Question : interface secondaire



  • Bonjour,

    Je suis étudiant, actuellement en stage. Je débute donc avec Pfsense. J'utilise actuellement Pfsense sur 2 machines en failover. La première est un P2 400Mhz et la 2eme un P3. J'utilise la version 1.2.2

    Je dois mettre IPcop devant PfSense pour faire du reverse-proxy/antispam/antivirus. Car mon maître de stage ne veut pas que ce soit sur la même machine.

    Ma question est la suivante : Si je rajoute une carte réseau connectée directement au réseau WAN, y a t'il moyen que PfSense sache la laisser down tant que Ipcop ne tombe pas. Une sorte de chemin secondaire quand on ne sait plus acceder par le chemin primaire (Ipcop).
    Il faudrait bien évidement que Pfsense n'empreinte jamais cette route SAUF quand il ne sait plus passer par Ipcop.

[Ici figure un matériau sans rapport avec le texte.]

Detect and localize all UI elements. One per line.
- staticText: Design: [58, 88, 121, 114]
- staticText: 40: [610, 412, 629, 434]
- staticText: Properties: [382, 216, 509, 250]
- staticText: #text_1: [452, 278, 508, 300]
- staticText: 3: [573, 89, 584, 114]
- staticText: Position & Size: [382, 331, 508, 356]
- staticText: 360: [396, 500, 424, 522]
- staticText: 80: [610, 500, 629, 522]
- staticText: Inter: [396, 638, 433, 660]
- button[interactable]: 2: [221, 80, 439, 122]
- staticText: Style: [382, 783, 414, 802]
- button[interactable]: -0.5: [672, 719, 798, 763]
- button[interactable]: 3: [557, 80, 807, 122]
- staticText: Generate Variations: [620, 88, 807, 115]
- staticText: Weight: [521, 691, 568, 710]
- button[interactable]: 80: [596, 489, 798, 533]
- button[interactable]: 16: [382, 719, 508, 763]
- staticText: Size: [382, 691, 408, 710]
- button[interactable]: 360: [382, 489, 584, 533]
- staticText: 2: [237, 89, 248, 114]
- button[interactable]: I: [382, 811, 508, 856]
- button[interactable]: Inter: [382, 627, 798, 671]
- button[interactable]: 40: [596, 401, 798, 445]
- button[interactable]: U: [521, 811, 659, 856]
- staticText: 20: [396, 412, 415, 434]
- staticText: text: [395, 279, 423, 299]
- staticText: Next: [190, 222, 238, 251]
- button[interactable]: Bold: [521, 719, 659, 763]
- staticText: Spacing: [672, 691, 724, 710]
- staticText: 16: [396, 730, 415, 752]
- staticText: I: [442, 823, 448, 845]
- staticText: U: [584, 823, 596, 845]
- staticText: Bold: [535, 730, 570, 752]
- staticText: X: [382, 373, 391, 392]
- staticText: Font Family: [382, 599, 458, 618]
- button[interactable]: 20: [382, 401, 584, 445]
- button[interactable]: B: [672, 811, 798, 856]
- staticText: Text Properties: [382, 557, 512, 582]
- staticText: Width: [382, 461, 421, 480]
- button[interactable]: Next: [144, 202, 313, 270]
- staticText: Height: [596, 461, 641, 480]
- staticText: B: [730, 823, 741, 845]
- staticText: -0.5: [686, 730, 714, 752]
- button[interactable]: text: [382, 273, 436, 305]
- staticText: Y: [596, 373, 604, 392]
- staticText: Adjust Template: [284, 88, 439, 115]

    Si c'est possible, un tuto est-il disponible? Ou puis-je configurer ça?

    Voici un schéma de ce que j'aimerai réaliser :
    P.S : Désolé je suis pas doué en schéma  ;D

    PfSense 1     
    xl0: -> LAN   
    xl1 : <–- IPcop <-- WAN
    (xl2 down?): <--- WAN

    PfSense 2
    xl0 :LAN
    xl1 :  <–-- Ipcop <-- WAN
    (xl2 down?) <---- WAN



  • Je dois mettre IPcop devant PfSense pour faire du reverse-proxy/antispam/antivirus. Car mon maître de stage ne veut pas que ce soit sur la même machine.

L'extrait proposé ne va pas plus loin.